Posted on 10 August 2012 by Trish Vignola

R.A. Dickey pitched a 6-1 gem against the Miami Marlins this afternoon. His complete game masterpiece was the 15th victory notch on his belt. He stopped Jose Reyes‘ 26-game hitting streak, which is kind of a conflict for me. As a Mets fan, who wouldn’t want to see Reyes get his comeuppance?

I’m not a sentimental idiot though. He was my first round fantasy draft pick. It seemed like such a good idea at the time.

Today ended a dreadful New York Mets’ nine-game home skid. ”That nine-game streak that was stopped today is more important than the 15 wins,” Dickey told the Associated Press (AP). Don’t worry, R.A. We didn’t like watching it either.

Dickey allowed five hits and struck out 10. It was the third straight spectacular outing for the knuckler, who is starting to make me wonder why his nickname isn’t “The Freak.” (Sorry, Tim Lincecum.) In his previous two starts, Dickey allowed only two earned runs combined.

Here’s my second conflict. I’m probably the most ardent Dickey fan (he’s on my roster as well). Nonetheless, I thought that his month long drought after the All-Star Break was the beginning of the end. Come on! We’re talking about the Mets here!

After that insane 12-1 start, he got played by Tony La Russa and his All Star politics. Coming out of the break, he was 2-2 in his next six starts. Now I am starting to think, could I have been wrong? As my fantasy baseball team slides down the tubes, is a New York Met actually not falling victim to Murphy’s Law (for once)?
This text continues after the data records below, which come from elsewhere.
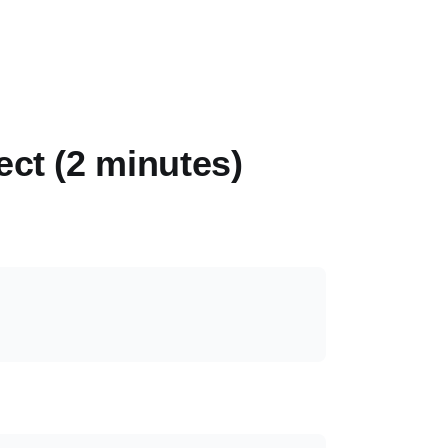
ect (2 minutes)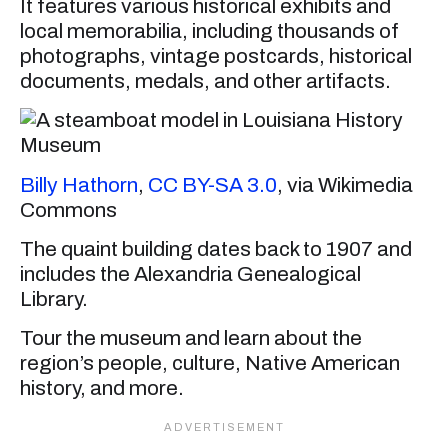
It features various historical exhibits and
local memorabilia, including thousands of
photographs, vintage postcards, historical
documents, medals, and other artifacts.
Billy Hathorn
,
CC BY-SA 3.0
, via Wikimedia
Commons
The quaint building dates back to 1907 and
includes the Alexandria Genealogical
Library.
Tour the museum and learn about the
region’s people, culture, Native American
history, and more.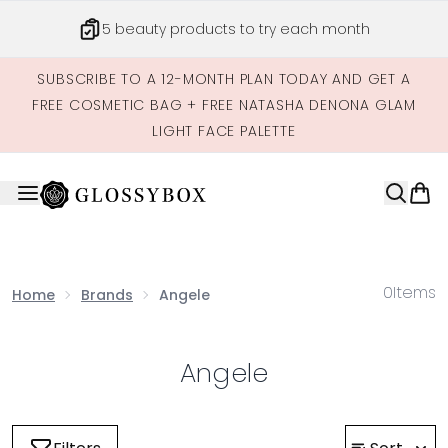
Skip to main content
5 beauty products to try each month
SUBSCRIBE TO A 12-MONTH PLAN TODAY AND GET A
FREE COSMETIC BAG + FREE NATASHA DENONA GLAM
LIGHT FACE PALETTE
0
Items
Home
Brands
Angele
Angele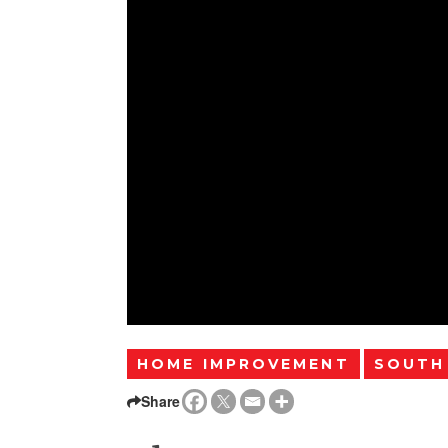
HOME IMPROVEMENT
SOUTH
Share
Was last month actually an apparition?

Today’s weather in Flushing, Queens, was 89-degrees and hot. It was ideal weather for the fluttery pitch. Today marked the fourth complete game of the year for Dickey and eighth of his career. ”He’s got the feel for it back, again,” manager Terry Collins told the AP. ”All I can tell you is I hope the next eight starts are like this one.”
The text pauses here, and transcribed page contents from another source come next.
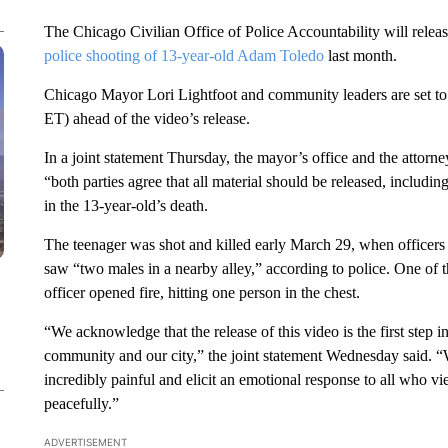
The Chicago Civilian Office of Police Accountability will rel
police shooting of 13-year-old Adam Toledo
last month.
Chicago Mayor Lori Lightfoot and community leaders are set to 
ET) ahead of the video’s release.
In a joint statement Thursday, the mayor’s office and the attor
“both parties agree that all material should be released, includi
in the 13-year-old’s death.
The teenager was shot and killed early March 29, when officers r
saw “two males in a nearby alley,” according to police. One of
officer opened fire, hitting one person in the chest.
“We acknowledge that the release of this video is the first step i
community and our city,” the joint statement Wednesday said. “We
incredibly painful and elicit an emotional response to all who v
peacefully.”
ADVERTISEMENT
I’m sorry Terry. You can’t pitch him every day. Or can you?

Collins was prepared to ride his ace down the stretch. That’s right. Dickey is now considered the team’s ace. He wanted to go to Dickey on three days’ rest. However, that idea went out the window once the team essentially fell out of contention. The Mets have gone from 46-40 at the break to 54-58 after Thursday’s win.

Justin Ruggiano homered off Dickey in the fourth to tie it 1-all. Take away that and the Marlins have had little success against a pitcher, whose story makes “The Rookie” look pedestrian. Jose Reyes went 0 for 4. He twice stranded runners on third base and ending the longest hitting streak of his career.

I don’t even want to look at my team’s stats tonight.

Regarding today’s game, the holder of the best hitting streak in the majors this season could only mutter, ”Nothing close, nothing close.” Reyes took his bafflement into the field apparently. He lost a popup in the sun allowing the struggling Andres Torres to drive in the go-ahead run.

Torres homered off Josh Johnson in the sixth and got an RBI triple in the eighth after umpires went to replay to review whether the ball had left the park. If Torres has truly got his groove back and Dickey continues driving the National League to distraction, the last month and a half of the season is going to look far more palatable for the Mets.